**Requirement:**
Each line of the listing must be transcribed exactly, except for the images, which should be excluded.

**Information provided:**

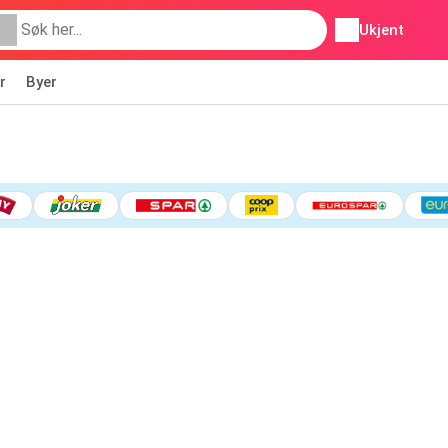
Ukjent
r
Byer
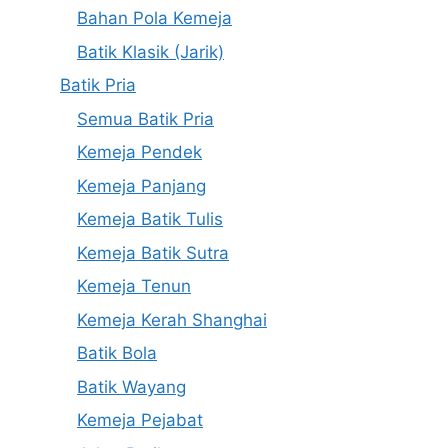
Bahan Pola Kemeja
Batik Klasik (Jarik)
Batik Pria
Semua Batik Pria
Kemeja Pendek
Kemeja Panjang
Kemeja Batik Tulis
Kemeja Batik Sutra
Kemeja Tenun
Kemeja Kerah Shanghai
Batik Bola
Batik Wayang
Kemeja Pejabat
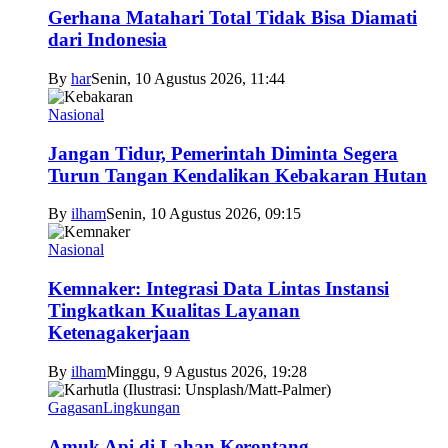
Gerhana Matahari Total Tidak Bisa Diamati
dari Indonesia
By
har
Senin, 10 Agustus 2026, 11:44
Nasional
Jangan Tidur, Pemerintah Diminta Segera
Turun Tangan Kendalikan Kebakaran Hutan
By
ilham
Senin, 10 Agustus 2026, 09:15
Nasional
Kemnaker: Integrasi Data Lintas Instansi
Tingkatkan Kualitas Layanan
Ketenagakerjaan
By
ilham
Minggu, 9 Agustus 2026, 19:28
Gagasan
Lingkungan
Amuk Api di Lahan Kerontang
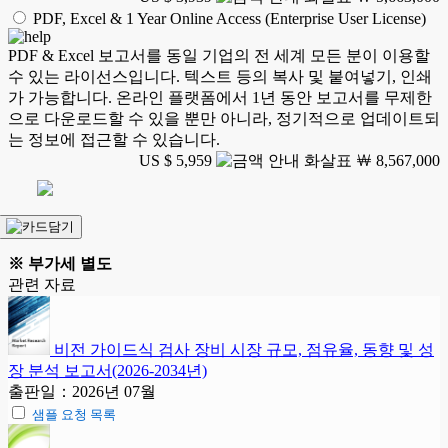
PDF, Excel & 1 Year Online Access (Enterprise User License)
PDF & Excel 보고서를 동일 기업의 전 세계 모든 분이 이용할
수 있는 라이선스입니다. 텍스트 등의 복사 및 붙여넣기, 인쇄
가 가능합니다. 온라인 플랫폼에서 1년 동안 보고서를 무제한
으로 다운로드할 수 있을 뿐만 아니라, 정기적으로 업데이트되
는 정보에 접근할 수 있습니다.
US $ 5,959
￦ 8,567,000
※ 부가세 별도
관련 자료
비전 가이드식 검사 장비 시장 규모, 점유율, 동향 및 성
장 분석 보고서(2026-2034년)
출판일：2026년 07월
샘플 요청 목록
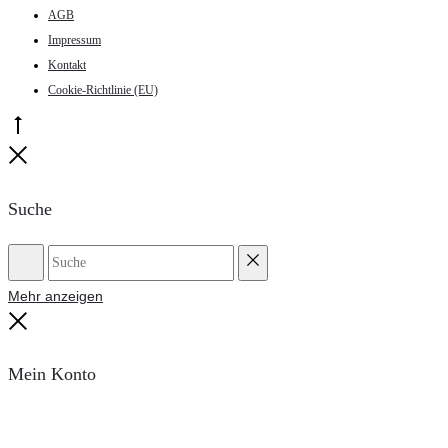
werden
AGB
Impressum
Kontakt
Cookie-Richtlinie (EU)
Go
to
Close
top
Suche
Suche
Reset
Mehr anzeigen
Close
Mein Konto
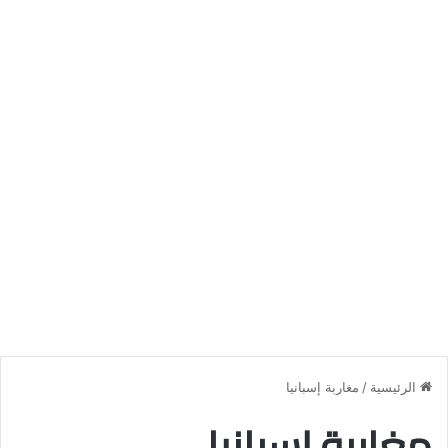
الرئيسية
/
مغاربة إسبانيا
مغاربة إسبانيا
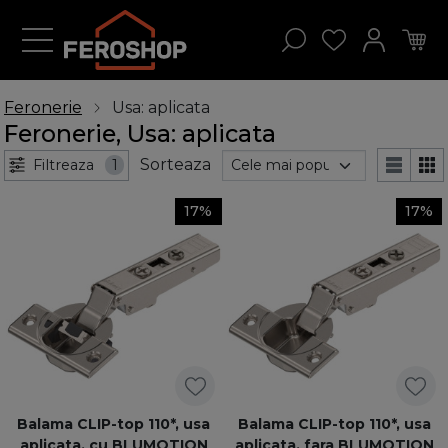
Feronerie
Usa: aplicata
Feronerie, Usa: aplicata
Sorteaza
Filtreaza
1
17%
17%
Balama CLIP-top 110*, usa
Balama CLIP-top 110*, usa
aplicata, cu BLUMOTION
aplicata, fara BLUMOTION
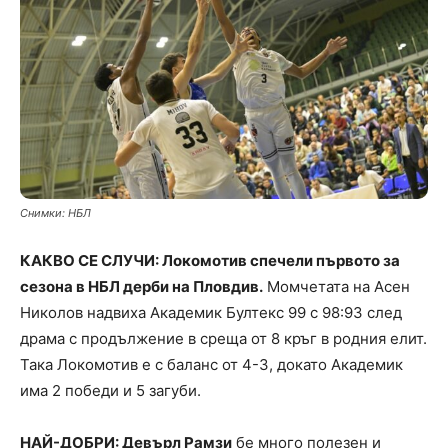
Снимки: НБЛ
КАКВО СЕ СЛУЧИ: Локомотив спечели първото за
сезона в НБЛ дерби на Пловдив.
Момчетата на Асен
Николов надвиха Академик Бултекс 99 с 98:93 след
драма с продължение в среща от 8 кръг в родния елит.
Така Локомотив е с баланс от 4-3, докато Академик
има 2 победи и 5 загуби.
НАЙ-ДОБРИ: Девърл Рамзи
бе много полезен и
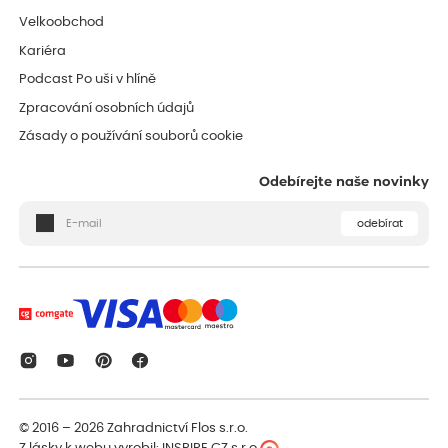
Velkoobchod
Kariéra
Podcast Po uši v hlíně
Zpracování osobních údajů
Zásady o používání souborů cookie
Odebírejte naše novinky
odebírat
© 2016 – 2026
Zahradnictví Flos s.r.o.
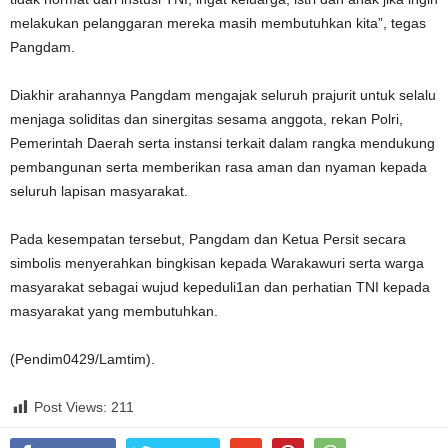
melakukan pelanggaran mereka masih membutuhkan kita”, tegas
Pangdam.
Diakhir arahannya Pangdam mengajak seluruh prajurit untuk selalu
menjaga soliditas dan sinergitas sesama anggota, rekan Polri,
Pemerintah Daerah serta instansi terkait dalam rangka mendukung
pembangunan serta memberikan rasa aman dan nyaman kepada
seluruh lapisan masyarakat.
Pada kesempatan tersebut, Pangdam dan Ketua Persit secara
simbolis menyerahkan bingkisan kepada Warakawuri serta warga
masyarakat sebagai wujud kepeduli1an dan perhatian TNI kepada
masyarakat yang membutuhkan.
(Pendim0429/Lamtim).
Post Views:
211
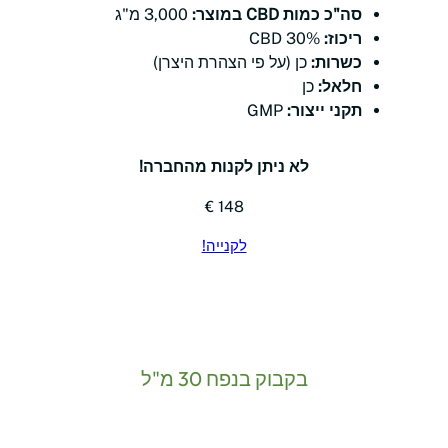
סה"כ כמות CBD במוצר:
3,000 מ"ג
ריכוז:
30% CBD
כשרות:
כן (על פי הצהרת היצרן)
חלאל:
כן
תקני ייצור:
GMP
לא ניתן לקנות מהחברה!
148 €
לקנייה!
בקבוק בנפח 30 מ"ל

**Exercise result:**
Ukjent
r
Byer
Bahan Pola Kemeja
Batik Klasik (Jarik)
Batik Pria
Semua Batik Pria
Kemeja Pendek
Kemeja Panjang
Kemeja Batik Tulis
Kemeja Batik Sutra
Kemeja Tenun
Kemeja Kerah Shanghai
Batik Bola
Batik Wayang
Kemeja Pejabat
Gerhana Matahari Total Tidak Bisa Diamati
dari Indonesia
By
har
Senin, 10 Agustus 2026, 11:44
Nasional
Jangan Tidur, Pemerintah Diminta Segera
Turun Tangan Kendalikan Kebakaran Hutan
By
ilham
Senin, 10 Agustus 2026, 09:15
Nasional
Kemnaker: Integrasi Data Lintas Instansi
Tingkatkan Kualitas Layanan
Ketenagakerjaan
By
ilham
Minggu, 9 Agustus 2026, 19:28
Gagasan
Lingkungan
Amuk Api di Lahan Kerontang
PDF, Excel & 1 Year Online Access (Enterprise User License)
PDF & Excel 보고서를 동일 기업의 전 세계 모든 분이 이용할
수 있는 라이선스입니다. 텍스트 등의 복사 및 붙여넣기, 인쇄
가 가능합니다. 온라인 플랫폼에서 1년 동안 보고서를 무제한
으로 다운로드할 수 있을 뿐만 아니라, 정기적으로 업데이트되
는 정보에 접근할 수 있습니다.
US $ 5,959
￦ 8,567,000
※ 부가세 별도
관련 자료
비전 가이드식 검사 장비 시장 규모, 점유율, 동향 및 성
장 분석 보고서(2026-2034년)
출판일：2026년 07월
샘플 요청 목록
werden
AGB
Impressum
Kontakt
Cookie-Richtlinie (EU)
Go
to
Close
top
Suche
Suche
Reset
Mehr anzeigen
Close
Mein Konto
الرئيسية
/
مغاربة إسبانيا
مغاربة إسبانيا
Feronerie
Usa: aplicata
Feronerie, Usa: aplicata
Sorteaza
Filtreaza
1
17%
17%
Balama CLIP-top 110*, usa
Balama CLIP-top 110*, usa
aplicata, cu BLUMOTION
aplicata, fara BLUMOTION
Снимки: НБЛ
КАКВО СЕ СЛУЧИ: Локомотив спечели първото за
сезона в НБЛ дерби на Пловдив.
Момчетата на Асен
Николов надвиха Академик Бултекс 99 с 98:93 след
драма с продължение в среща от 8 кръг в родния елит.
Така Локомотив е с баланс от 4-3, докато Академик
има 2 победи и 5 загуби.
НАЙ-ДОБРИ: Девърл Рамзи
бе много полезен и
Velkoobchod
Kariéra
Podcast Po uši v hlíně
Zpracování osobních údajů
Zásady o používání souborů cookie
Odebírejte naše novinky
odebírat
© 2016 – 2026
Zahradnictví Flos s.r.o.
melakukan pelanggaran mereka masih membutuhkan kita”, tegas
Pangdam.
Diakhir arahannya Pangdam mengajak seluruh prajurit untuk selalu
menjaga soliditas dan sinergitas sesama anggota, rekan Polri,
Pemerintah Daerah serta instansi terkait dalam rangka mendukung
pembangunan serta memberikan rasa aman dan nyaman kepada
seluruh lapisan masyarakat.
Pada kesempatan tersebut, Pangdam dan Ketua Persit secara
simbolis menyerahkan bingkisan kepada Warakawuri serta warga
masyarakat sebagai wujud kepeduli1an dan perhatian TNI kepada
masyarakat yang membutuhkan.
(Pendim0429/Lamtim).
Post Views:
211
סה"כ כמות CBD במוצר:
3,000 מ"ג
ריכוז:
30% CBD
כשרות:
כן (על פי הצהרת היצרן)
חלאל:
כן
תקני ייצור:
GMP
לא ניתן לקנות מהחברה!
148 €
לקנייה!
בקבוק בנפח 30 מ"ל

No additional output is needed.